FLV is certainly a major engineering and constructional achievement. It is thanks to its engineering that actually a formal vision of the star-architect of the building has been made true. This building is the victory, the revanche of the architectural vision over engineering, imagination over rationality, emotional requirements over practicality. The engineering and structural rationality of the building have been sacrificed for the sake of form, as a result of which the constructions of the building have been exposed in a rather non-tectonic way. The girders in the interior protruding from here and there are not load-bearing but yet they are here for an uncertain purpose, perhaps simply because it was impossible to hide them or integrate more tectonically in the structure of the building. In the exterior as well the metal girders holding the beams and the sails structure brake through the wavy façade of the main building inside, as if a sprout that has to make its way out through the ground from wherever it has to. They don’t have any structural or compositional connection with the façade, which actually, seems simply to be an obstacle on their way out.
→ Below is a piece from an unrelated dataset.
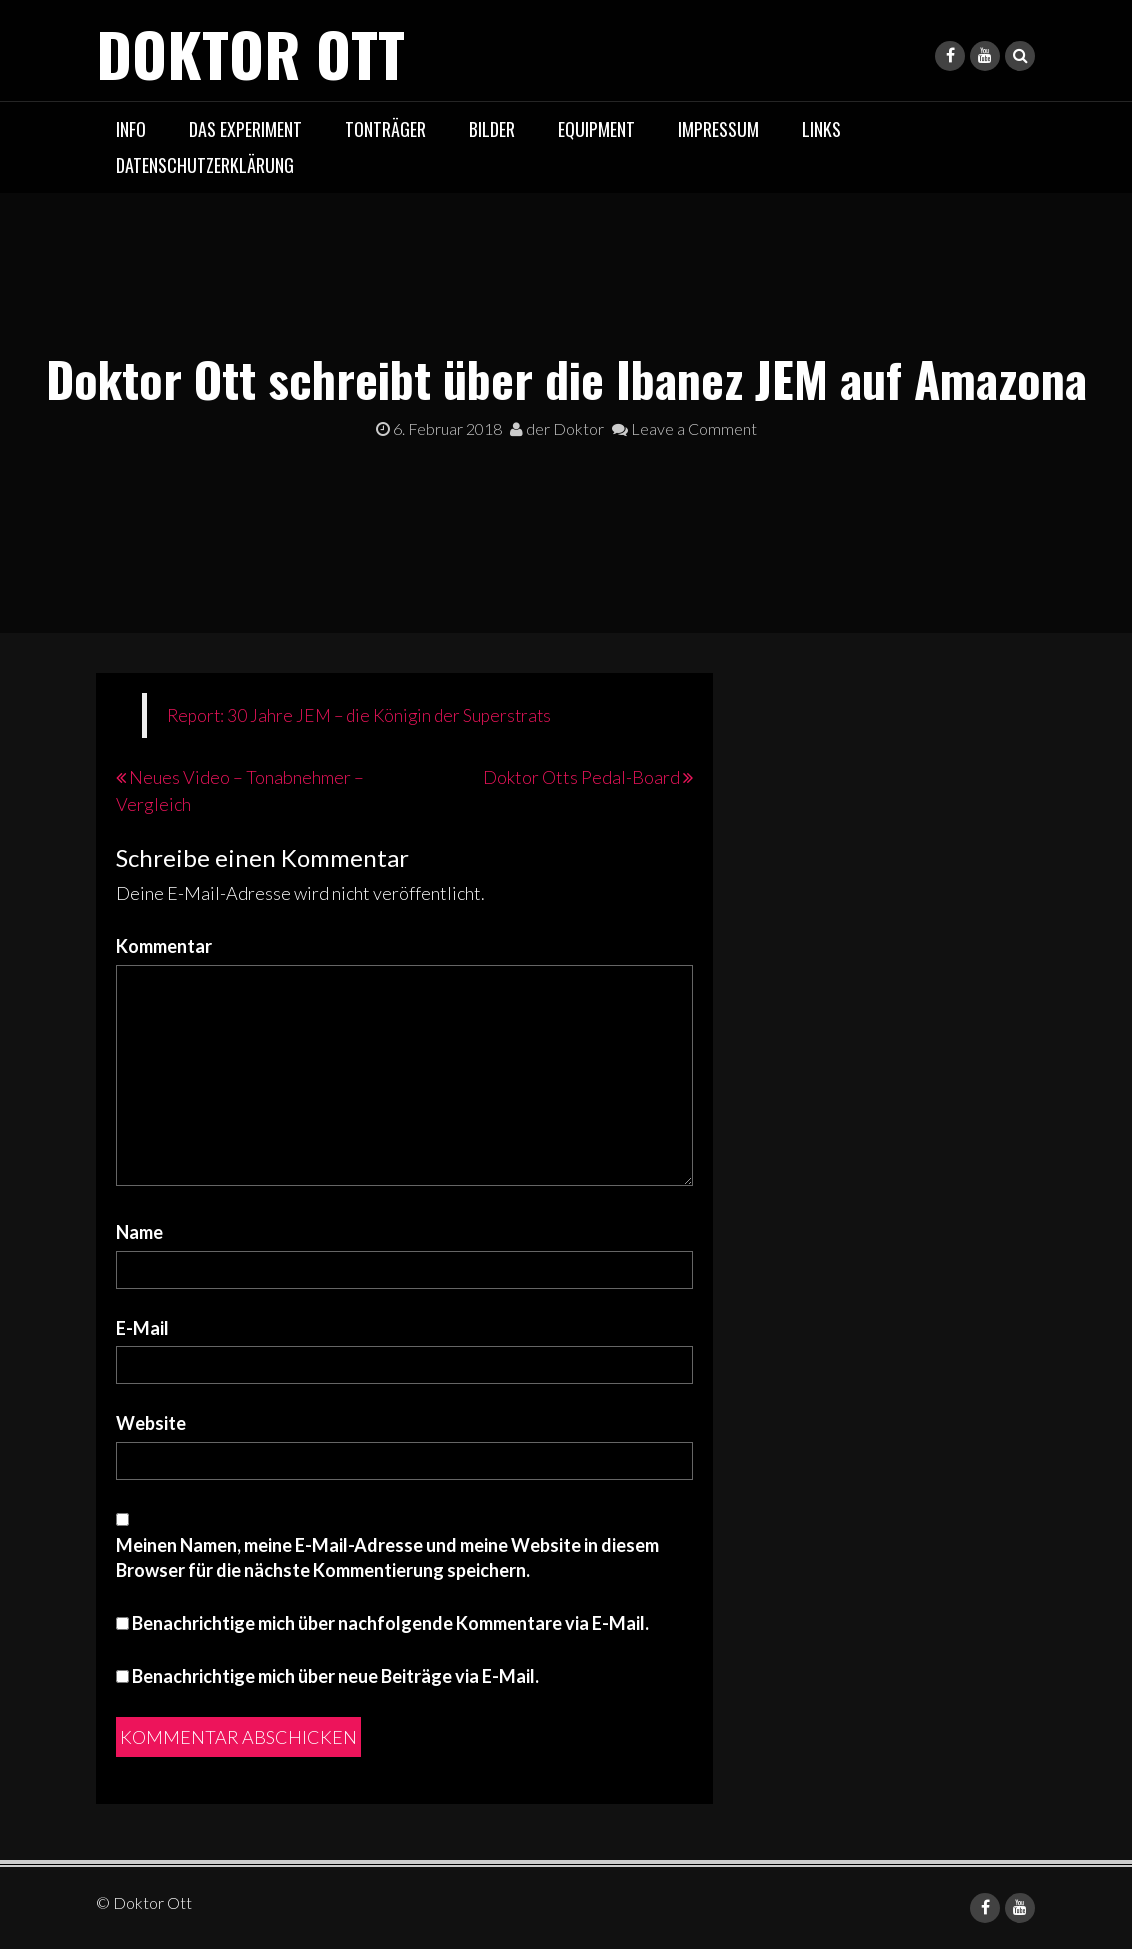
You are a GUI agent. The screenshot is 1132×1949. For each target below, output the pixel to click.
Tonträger (385, 129)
In this building there is no marriage between the structural logic of the constructions, engineering and function with the desired geometry of forms. What we see is rather a domination of an aesthetic concept. I would call this building an architectural installation, rather than architecture. This phenomenon is better known from the case of contemporary (e.g. conceptual or optical) arts that came to substitute figurative art, thus changing dramatically the overall notion of art per se, whilst the old term ‘art’ has been extended to anything not necessarily possessing artistic or technical efficiency, creating by such major confusion not only among the laymen but also among professionals. Similarly, witnessing the birth of such non-architectural, non-tectonic structures perhaps we should consider coining a new term describing it, as, however impressive FLV might not be, it doesn’t comply with the traditional and conventional definition of architecture as a mutually interconnected and tectonic system of all the three eternal ingredients of architecture: Form, function and beauty.